QUESTION: What--what have we held wasn't
justified outside of a suspect category situation, such as--I don't mean
Republicans and Democrats. You're into First Amendment suspect categories I
suppose. What--what have we ever held was--was irrational that didn't involve
race or--or, you know, political discrimination or something like
that?
MR. JONES: The--there's a case that
Justice Ginsburg could tell us about. She
argued
a case where this Court--I think it was called Weinberger v. Wiesenfeld, a
case--not a tax case. It was a Social Security benefits case, and the Court held
that the distinct treatment of--of the surviving spouse's
ability--
QUESTION: It's a suspect category, and I
mean, we're into sex discrimination.
MR. JONES: Well, it--it was described by
the Court as--as a rational scrutiny case, and it said there was no legitimate
State interest because in--in the context between treating differently male and
female surviving spouses, in light of the objective of that statute, which was
to protect the--the children of the couple, there was no rational basis to
prefer one rather *21 than the other.
That is--that is the only case that I can
cite to you where this Court has applied a rational basis test to strike down a
Federal statute. There may well be others.

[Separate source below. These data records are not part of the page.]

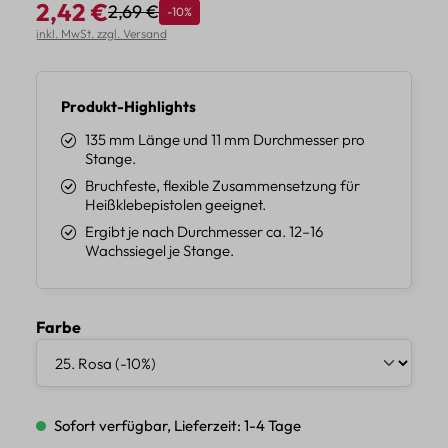
2,42 €
2,69 €
Rabatt
-10%
Regulärer Preis:
Verkaufspreis:
inkl. MwSt. zzgl. Versand
Produkt-Highlights
135 mm Länge und 11 mm Durchmesser pro
Stange.
Bruchfeste, flexible Zusammensetzung für
Heißklebepistolen geeignet.
Ergibt je nach Durchmesser ca. 12–16
Wachssiegel je Stange.
auswählen
Farbe
Sofort verfügbar, Lieferzeit: 1-4 Tage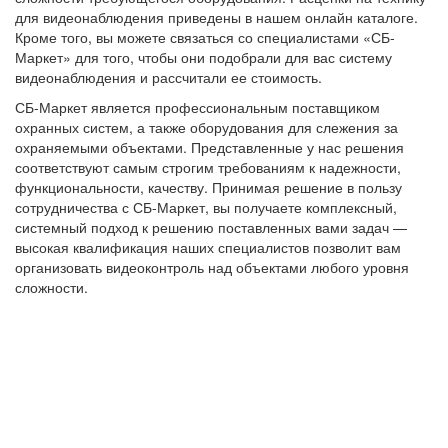
для видеонаблюдения приведены в нашем онлайн каталоге.
Кроме того, вы можете связаться со специалистами «СБ-
Маркет» для того, чтобы они подобрали для вас систему
видеонаблюдения и рассчитали ее стоимость.
СБ-Маркет является профессиональным поставщиком
охранных систем, а также оборудования для слежения за
охраняемыми объектами. Представленные у нас решения
соответствуют самым строгим требованиям к надежности,
функциональности, качеству. Принимая решение в пользу
сотрудничества с СБ-Маркет, вы получаете комплексный,
системный подход к решению поставленных вами задач —
высокая квалификация наших специалистов позволит вам
организовать видеоконтроль над объектами любого уровня
сложности.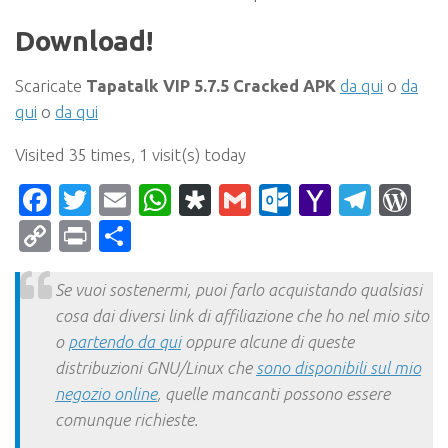
Download!
Scaricate
Tapatalk VIP 5.7.5 Cracked APK
da qui
o
da
qui
o
da qui
Visited 35 times, 1 visit(s) today
Facebook
Twitter
Email
WhatsApp
Diaspora
Gmail
Outlook.c
Yahoo
Tele
Wo
Mail
Copy
Print
Condividi
Link
Se vuoi sostenermi, puoi farlo acquistando qualsiasi
cosa dai diversi link di affiliazione che ho nel mio sito
o
partendo da qui
oppure alcune di queste
distribuzioni GNU/Linux che
sono disponibili sul mio
negozio online
, quelle mancanti possono essere
comunque richieste.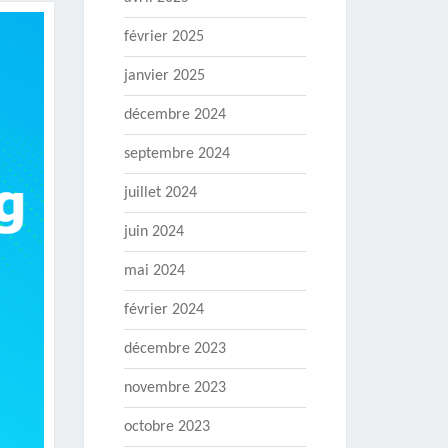
février 2025
janvier 2025
décembre 2024
septembre 2024
juillet 2024
juin 2024
mai 2024
février 2024
décembre 2023
novembre 2023
octobre 2023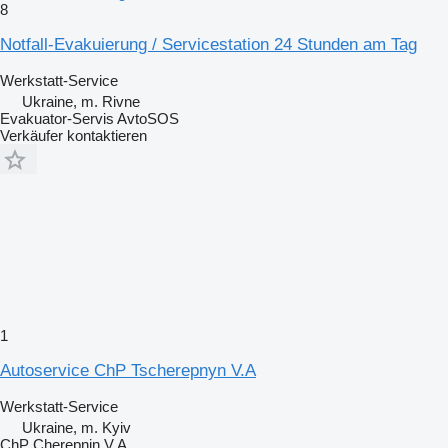
8
Notfall-Evakuierung / Servicestation 24 Stunden am Tag
Werkstatt-Service
Ukraine, m. Rivne
Evakuator-Servis AvtoSOS
Verkäufer kontaktieren
1
Autoservice ChP Tscherepnyn V.A
Werkstatt-Service
Ukraine, m. Kyiv
ChP Cherepnin V.A.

QUESTION: There are others, but
it's--it's the--it's quite interesting, is--is there a--there are two sets where
they're struck down. One is what you might call the heightened rational basis
which are normally not economic regulation, but there was the mental--the
mental--the building, you know, the--of the home for the mentally disturbed or
whatever. And then there are the ones that are out-of-state, which are Dormant
Commerce Clause cases. But is there any which is a pure rational basis in an
economic area? You think the answer to that is
no,
and I can't think of one.
MR. JONES: I--I can't think of one, but
it's not because there is no rational basis test. It's because in applying this
test, the Court is very deferential in recognizing that States have
intentionally been given this authority over regulating State commerce, and that
these kinds of choices are left to the legislative branch.
QUESTION: Mr. Jones, when you talked
about Federal tax, I thought you were going to say the one that you have in your
brief, Martz against Commissioner.
*22 MR. JONES: Well, I--we understand
that to have been a case where the-- which you also argued I believe, unless I'm
remembering the wrong case--
QUESTION: That was--that was--you left
out that cert was denied.
MR. JONES: Ah.
(Laughter.)
MR. JONES: I made another mistake in the
brief that I'll get to later if I have a chance. But that
was--
QUESTION: These are all cases she won or
lost?
MR. JONES: I'm
afraid--
(Laughter.)
QUESTION: You didn't--you didn't make the
mistake of citing one that she lost,
did
you?
(Laughter.)
MR. JONES: No, I don't think
so.
QUESTION: There are no such
cases.
(Laughter.)
QUESTION: Oh, yes, there is and it was a
tax case. It was a State tax case.
(Laughter.)
MR. JONES: But--but the--it was--it was a
tax case. But in that case, the Court--you were--the Court was persuaded that
the distinction was invidious. *23 The Court didn't say that a different
treatment of unmarried men and unmarried women in this particular deduction
context was irrational. The Court said it was invidious. So I believe that the
only tax--Federal tax case that has--well, I don't believe there is a Federal
tax case that this Court has decided that violated--failed to meet the rational
basis test.
The--the court below made--the Iowa
Supreme Court--where it went wrong was looking to only one of the purposes of
the statute. There were many purposes. They looked to just the purpose of
whether it aided racetracks, which just kind of strikes me as an unrealistic way
to look at what the purpose of a legislation that imposes a tax on racetracks
would be.
But to answer a question that Justice
Stevens raised earlier, when--in
applying
the rational basis test, the courts are to look to any plausible or conceivable
theory. And--and in FCC v. Beach, as well as other cases we've cited, in
applying that test, the Court has said that you don't look--you're not bound by
the facts of the particular case. And indeed, you're not supposed to make fact
findings as to what these legitimate interests might be. Instead, you're
supposed to allow the State any rational legitimate interest that the Court
might--might be able to perceive and--and nail down *24 that point in that case
by saying that--and I'm quoting--it is entirely irrelevant whether the conceived
State purpose actually motivated the State's decision.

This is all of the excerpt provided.